Click to check out an interesting article about the “quantified self”.

Quis traversum elit?  Who is tracking the trackers?  I feel compelled to write about this as I’ve run across so many people on our Fit Fatties Forum and on Facebook who are sharing the fact that they have become a slave to their fitness tracking devices.  Don’t get me wrong.  Fitness trackers can be wonderful!  For many people those gorgeous, full-color interactive graphs are just the thing to get them up and moving  in the morning.  But I feel like I need to address the fact that interest in these things can and does sometimes tip a bit towards obsession in some people.

I have experienced this myself in the past.  I was wearing one of those trackers that shared your steps and speed and cadence with a group of friends online.  I distinctly remember almost missing a plane because I was obsessively walking the terminals to “get in my daily steps” before midnight.  Every day I would pull up those stats.  If the stats were good, I had a good day.  If the stats were bad I was despondent.  Sound familiar?  If  you think this sounds a little like an obsession with numbers on a scale, I would say you’re right!

I think another dangerous aspect of this is that we are encouraged to hit these goals regardless of how our bodies feel on any given day.  Just like the body signals when it is full or hungry or needs cheese, the body signals when it needs rest.  If we continually ignore our body’s signals in order to maintain an appropriate slope on a pretty digital graph, things can get kinda dicey.  We’re risking chronic physical exhaustion which can lead to overuse injuries and even chronic illness.

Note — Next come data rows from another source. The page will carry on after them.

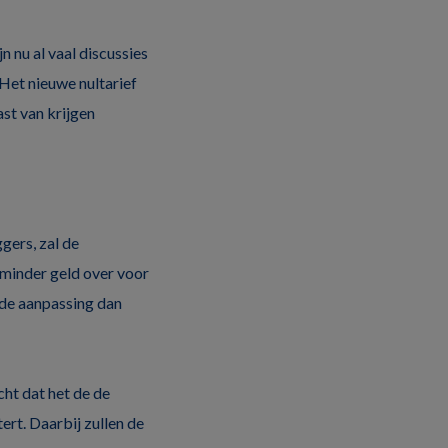
jn nu al vaal discussies
Het nieuwe nultarief
st van krijgen
gers, zal de
 minder geld over voor
de aanpassing dan
ht dat het de de
rt. Daarbij zullen de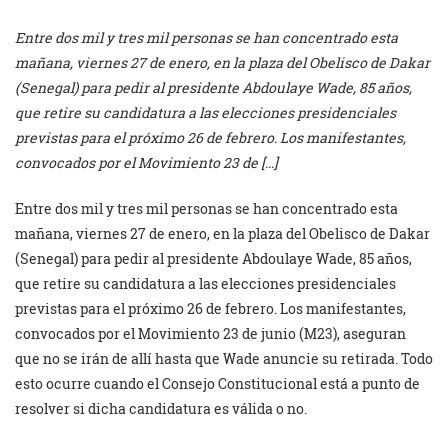
Entre dos mil y tres mil personas se han concentrado esta
mañana, viernes 27 de enero, en la plaza del Obelisco de Dakar
(Senegal) para pedir al presidente Abdoulaye Wade, 85 años,
que retire su candidatura a las elecciones presidenciales
previstas para el próximo 26 de febrero. Los manifestantes,
convocados por el Movimiento 23 de […]
Entre dos mil y tres mil personas se han concentrado esta
mañana, viernes 27 de enero, en la plaza del Obelisco de Dakar
(Senegal) para pedir al presidente Abdoulaye Wade, 85 años,
que retire su candidatura a las elecciones presidenciales
previstas para el próximo 26 de febrero. Los manifestantes,
convocados por el Movimiento 23 de junio (M23), aseguran
que no se irán de allí hasta que Wade anuncie su retirada. Todo
esto ocurre cuando el Consejo Constitucional está a punto de
resolver si dicha candidatura es válida o no.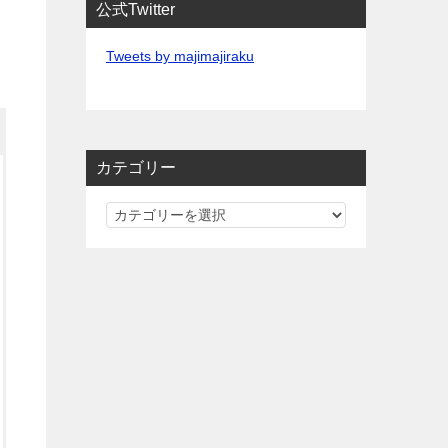
公式Twitter
Tweets by majimajiraku
カテゴリー
カ
テ
ゴ
リ
ー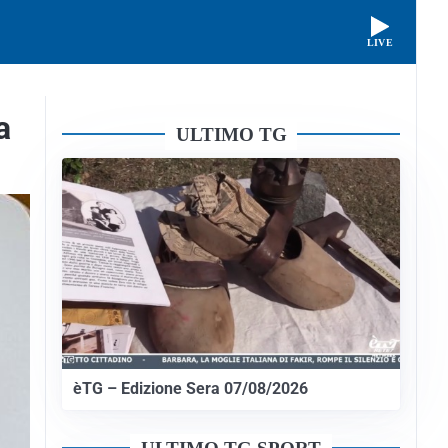
LIVE
a
ULTIMO TG
èTG – Edizione Sera 07/08/2026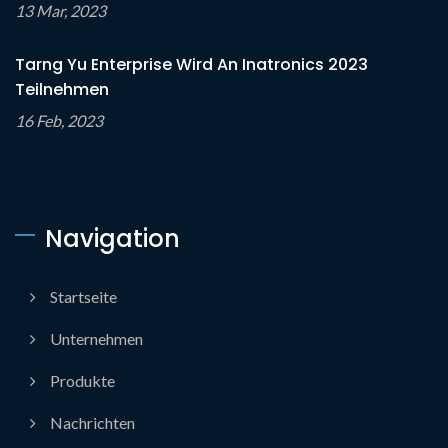
13 Mar, 2023
Tarng Yu Enterprise Wird An Inatronics 2023
Teilnehmen
16 Feb, 2023
Navigation
Startseite
Unternehmen
Produkte
Nachrichten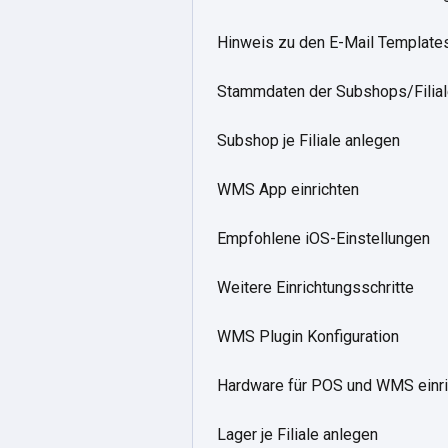
Hinweis zu den E-Mail Templat
Stammdaten der Subshops/Filial
Subshop je Filiale anlegen
WMS App einrichten
Empfohlene iOS-Einstellungen
Weitere Einrichtungsschritte
WMS Plugin Konfiguration
Hardware für POS und WMS einri
Lager je Filiale anlegen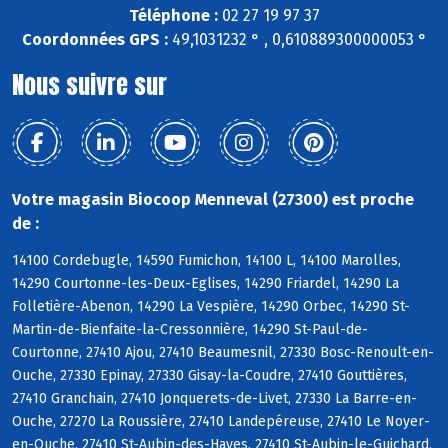
Téléphone :
02 27 19 97 37
Coordonnées GPS :
49,1031232 ° , 0,610889300000053 °
Nous suivre sur
Votre magasin Biocoop Menneval (27300) est proche
de :
14100 Cordebugle, 14590 Fumichon, 14100 L, 14100 Marolles,
14290 Courtonne-les-Deux-Eglises, 14290 Friardel, 14290 La
Folletière-Abenon, 14290 La Vespière, 14290 Orbec, 14290 St-
Martin-de-Bienfaite-la-Cressonnière, 14290 St-Paul-de-
Courtonne, 27410 Ajou, 27410 Beaumesnil, 27330 Bosc-Renoult-en-
Ouche, 27330 Epinay, 27330 Gisay-la-Coudre, 27410 Gouttières,
27410 Granchain, 27410 Jonquerets-de-Livet, 27330 La Barre-en-
Ouche, 27270 La Roussière, 27410 Landepéreuse, 27410 Le Noyer-
en-Ouche, 27410 St-Aubin-des-Hayes, 27410 St-Aubin-le-Guichard,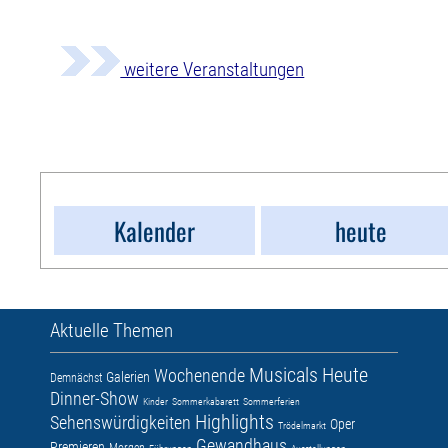
weitere Veranstaltungen
Kalender
heute
Aktuelle Themen
Musicals
Heute
Wochenende
Galerien
Demnächst
Dinner-Show
Kinder
Sommerkabarett
Sommerferien
Highlights
Sehenswürdigkeiten
Oper
Trödelmarkt
Gewandhaus
Premieren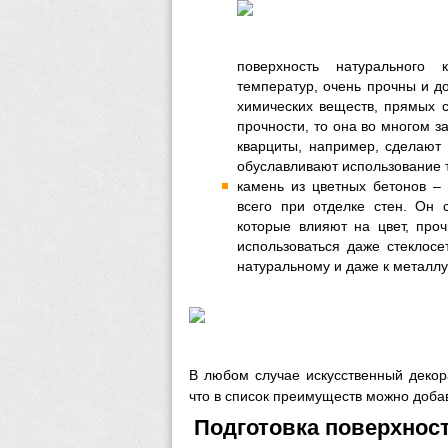
поверхность натурального
температур, очень прочны и до
химических веществ, прямых с
прочности, то она во многом за
кварциты, например, сделают 
обуславливают использование т
камень из цветных бетонов – 
всего при отделке стен. Он с
которые влияют на цвет, проч
использоваться даже стеклосе
натуральному и даже к металлу
В любом случае искусственный декора
что в список преимуществ можно добав
Подготовка поверхнос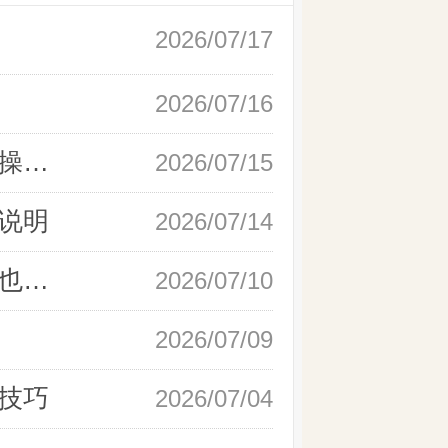
2026/07/17
2026/07/16
新手快速开户现货黄金，操作流程实操详解
2026/07/15
说明
2026/07/14
如何快速完成现货黄金开户，零基础也能轻松上手
2026/07/10
2026/07/09
技巧
2026/07/04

So what’s a person to do?  Here’s a few tips:

1.  If the graph feature of the tracker is making you feel a little bit obsessive, turn that part off or ignore it.

2.  Try to build rest days into your schedule.  Instead of insisting that you work out every day, how about 5 or 6 days a week?  Then take a break when your body says you need to.

3.  How about keeping a journal where you map how your body is feeling on any given day.  Then maybe you can identify that Thursdays are tough and plan a yoga session or a meditation session for that day.

4.  Remember that cardiovascular fitness is only one part of wellness.  Maybe schedule in some other forms of wellness work like stretching or weight training or breathing exercises.

5.  If you are truly becoming obsessed with your tracker, maybe you need a trial separation.  This is true even if you spent a metric butt-ton of money on it.  Try taking it off for 2 weeks and see if the effect on your OVERALL well being is positive or negative.

Hope this helps you in all your wellness endeavors.

Love,

Jeanette DePatie (AKA The Fat Chick)

P.S. Want me to speak to your group about fitness trackers and all kinds of other wellness stuff?  Send me an email at: jeanette at thefatchick dot com.  You can learn more right here.

3 Comments. Leave new

  • Why don’t we create our own app that does things the way we would like to see them done? Start with allowing the individual to set a “standard” set of goals (like 1000 steps or 8 glasses of water), but if you want to change them on a given day – like maybe a travel day when you won’t have the opportunity to meet your step goals – have a customizable option so that you can change that day. If you’re traveling, maybe you’re more interested in staying rested and hydrated, so keep track of your water intake and rest/sleep periods. What do you think?

  • Boy would I love to! The problem is the app development is very expensive. So far I haven’t found a developer that will do it for a price that I can afford. But I’m keeping my eyes open I promise you!

  • After my first week with my Fitbit Zip activity tracker, I realized that trying to make the same step goal every day of the week was unrealistic. So now I focus on weekly goals instead of daily goals. Some days I walk farther, some days not as much, but it all adds up to me achieving that weekly goal.